Cholesky Decomposition

Definition

A symmetric, positive definite matrix \(\mathbf{A}\) can be decomposed into a product of a unique lower triangular matrix \(\mathbf{L}\) and its transpose:

\[ \begin{align} &\mathbf{A} = \mathbf{L} \mathbf{L}^T, \end{align} \]

or equivalently:

\[ \begin{align} &\left[ \begin{array}{ccc} A_{11} & A_{12} & A_{13} \\ A_{21} & A_{22} & A_{23} \\ A_{31} & A_{32} & A_{33} \end{array} \right] = \left[ \begin{array}{ccc} L_{11} & 0 & 0 \\ L_{21} & L_{22} & 0 \\ L_{31} & L_{32} & L_{33} \end{array} \right] \left[ \begin{array}{ccc} L_{11} & L_{21} & L_{31} \\ 0 & L_{22} & L_{32} \\ 0 & 0 & L_{33} \end{array} \right] \\ &= \left[ \begin{array}{ccc} L^2_{11} & L_{21} L_{11} & L_{31} L_{11} \\ L_{21} L_{11} & L^2_{21} + L^2_{22} & L_{31} L_{21} + L_{32} L_{22} \\ L_{31} L_{11} & L_{31} L_{21} + L_{32} L_{22} & L^2_{31} + L^2_{32} + L^2_{33} \end{array} \right]. \end{align} \]

Hence, \(\mathbf{L}\) can be obtained as:

\[ \mathbf{L} = \left[ \begin{array}{ccc} \sqrt{A_{11}} & 0 & 0 \\ A_{21} / L_{11} & \sqrt{A_{22} - L^2_{21}} & 0 \\ A_{31} / L_{11} & (A_{32} - L_{31} L_{21}) / L_{22} & \sqrt{A_{33} - L^2_{31} - L^2_{32}} \end{array} \right], \]

or equivalently:

\[ \begin{align} L_{jj} &= (\pm) \sqrt{A_{jj} - \sum^{j - 1}_{k = 1} L^2_{jk}}, \\ L_{ij} &= \frac{1}{L_{jj}} \left(A_{ij} - \sum^{j - 1}_{k = 1} L_{ik} L_{jk} \right) \quad \text{for} \ i > j. \end{align} \]

LDL Decomposition

A closely related variant of the classical Cholesky decomposition is the LDL decomposition:

\[ \mathbf{A} = \mathbf{L} \mathbf{D} \mathbf{L}^{T}, \]

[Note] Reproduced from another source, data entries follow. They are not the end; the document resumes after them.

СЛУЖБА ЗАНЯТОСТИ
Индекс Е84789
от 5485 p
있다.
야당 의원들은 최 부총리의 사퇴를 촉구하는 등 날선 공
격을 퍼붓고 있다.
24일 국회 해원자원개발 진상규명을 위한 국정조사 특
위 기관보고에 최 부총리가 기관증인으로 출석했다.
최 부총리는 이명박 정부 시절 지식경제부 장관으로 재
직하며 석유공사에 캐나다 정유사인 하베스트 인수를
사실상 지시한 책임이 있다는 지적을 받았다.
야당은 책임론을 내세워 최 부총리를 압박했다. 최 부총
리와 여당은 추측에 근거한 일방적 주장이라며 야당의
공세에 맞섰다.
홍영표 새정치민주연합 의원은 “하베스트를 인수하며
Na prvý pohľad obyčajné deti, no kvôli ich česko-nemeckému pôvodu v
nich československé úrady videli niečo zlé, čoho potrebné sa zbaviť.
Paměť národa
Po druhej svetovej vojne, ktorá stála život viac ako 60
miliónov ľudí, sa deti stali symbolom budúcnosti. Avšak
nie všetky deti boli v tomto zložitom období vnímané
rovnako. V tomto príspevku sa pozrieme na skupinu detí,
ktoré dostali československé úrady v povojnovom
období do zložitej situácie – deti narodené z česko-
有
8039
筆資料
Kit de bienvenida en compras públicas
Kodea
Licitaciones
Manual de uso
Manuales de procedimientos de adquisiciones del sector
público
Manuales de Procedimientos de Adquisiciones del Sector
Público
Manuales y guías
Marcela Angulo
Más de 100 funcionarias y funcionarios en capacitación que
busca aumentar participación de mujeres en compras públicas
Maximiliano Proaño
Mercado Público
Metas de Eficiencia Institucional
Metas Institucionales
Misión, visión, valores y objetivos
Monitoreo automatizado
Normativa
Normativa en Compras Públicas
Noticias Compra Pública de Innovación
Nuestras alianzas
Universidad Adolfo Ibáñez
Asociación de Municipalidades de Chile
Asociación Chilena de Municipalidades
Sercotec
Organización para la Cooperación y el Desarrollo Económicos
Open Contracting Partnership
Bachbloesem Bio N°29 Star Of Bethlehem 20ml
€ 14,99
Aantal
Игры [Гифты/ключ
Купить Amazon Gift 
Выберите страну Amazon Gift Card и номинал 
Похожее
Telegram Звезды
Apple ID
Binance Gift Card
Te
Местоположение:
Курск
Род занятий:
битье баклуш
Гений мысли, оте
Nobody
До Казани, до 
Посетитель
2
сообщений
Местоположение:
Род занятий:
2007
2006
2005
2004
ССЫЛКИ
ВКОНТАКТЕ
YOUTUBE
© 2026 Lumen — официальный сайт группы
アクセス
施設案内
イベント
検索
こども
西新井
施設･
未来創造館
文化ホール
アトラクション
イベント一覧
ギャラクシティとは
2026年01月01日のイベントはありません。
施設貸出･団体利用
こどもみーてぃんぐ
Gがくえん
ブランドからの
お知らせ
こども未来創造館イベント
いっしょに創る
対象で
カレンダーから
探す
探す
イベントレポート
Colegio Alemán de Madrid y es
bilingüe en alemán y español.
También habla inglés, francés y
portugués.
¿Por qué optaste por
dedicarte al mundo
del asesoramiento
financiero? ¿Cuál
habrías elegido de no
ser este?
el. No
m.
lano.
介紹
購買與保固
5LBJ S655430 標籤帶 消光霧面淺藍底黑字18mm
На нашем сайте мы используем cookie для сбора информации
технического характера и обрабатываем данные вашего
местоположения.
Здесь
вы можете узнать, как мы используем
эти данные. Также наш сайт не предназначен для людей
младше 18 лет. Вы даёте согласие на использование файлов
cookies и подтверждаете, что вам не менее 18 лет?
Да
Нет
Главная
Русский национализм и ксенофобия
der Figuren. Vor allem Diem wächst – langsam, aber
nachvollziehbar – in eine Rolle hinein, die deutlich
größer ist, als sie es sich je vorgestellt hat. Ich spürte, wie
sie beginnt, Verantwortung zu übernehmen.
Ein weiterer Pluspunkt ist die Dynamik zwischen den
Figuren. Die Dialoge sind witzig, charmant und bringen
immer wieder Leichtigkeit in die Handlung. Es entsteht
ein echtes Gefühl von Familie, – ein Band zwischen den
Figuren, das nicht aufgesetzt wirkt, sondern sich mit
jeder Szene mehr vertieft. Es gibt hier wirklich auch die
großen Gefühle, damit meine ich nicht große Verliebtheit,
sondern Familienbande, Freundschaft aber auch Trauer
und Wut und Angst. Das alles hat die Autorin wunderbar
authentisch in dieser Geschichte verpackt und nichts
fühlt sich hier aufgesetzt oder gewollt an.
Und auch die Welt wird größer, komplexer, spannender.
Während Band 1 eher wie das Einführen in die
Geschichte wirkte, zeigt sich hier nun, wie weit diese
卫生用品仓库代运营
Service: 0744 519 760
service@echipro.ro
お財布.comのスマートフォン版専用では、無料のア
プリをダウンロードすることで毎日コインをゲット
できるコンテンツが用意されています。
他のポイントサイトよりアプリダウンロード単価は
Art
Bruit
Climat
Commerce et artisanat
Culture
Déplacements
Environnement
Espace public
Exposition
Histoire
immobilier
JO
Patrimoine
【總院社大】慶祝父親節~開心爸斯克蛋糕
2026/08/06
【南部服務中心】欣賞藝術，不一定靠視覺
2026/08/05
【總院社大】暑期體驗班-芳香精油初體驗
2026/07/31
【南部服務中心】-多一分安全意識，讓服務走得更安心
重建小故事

where \(\mathbf{L}\) is unit lower triangular (with zeros above the diagonal and units on the diagonal) and \(\mathbf{D}\) is diagonal. Since \(\mathbf{L}^T = \mathbf{U}\) is a unit upper triangular matrix, it is also called the LDU factorization. The main advantage is that the LDL decomposition can be computed and used with essentially the same algorithms, but avoids extracting square roots. For this reason, it is also called the square-root-free Cholesky decomposition.

Applications

Pseudo-Inverse

For a full-rank \(\mathbf{A}\) matrices (observable systems), we have:

\[ \begin{align} \mathbf{A} \mathbf{x} &= \mathbf{y} \\ \mathbf{A}^T \mathbf{A} \mathbf{x} &= \mathbf{A}^T \mathbf{y} \\ \mathbf{x} &= \left( \mathbf{A}^T \mathbf{A} \right)^{-1} \mathbf{A}^T \mathbf{y} \\ \mathbf{A}^{\dagger} &= \left( \mathbf{A}^T \mathbf{A} \right)^{-1} \mathbf{A}^T. \end{align} \]

Assume that back-substitution is quicker to compute than the full inverse. We know that \(\mathbf{A}^T \mathbf{A}\) is symmetric and positive definite.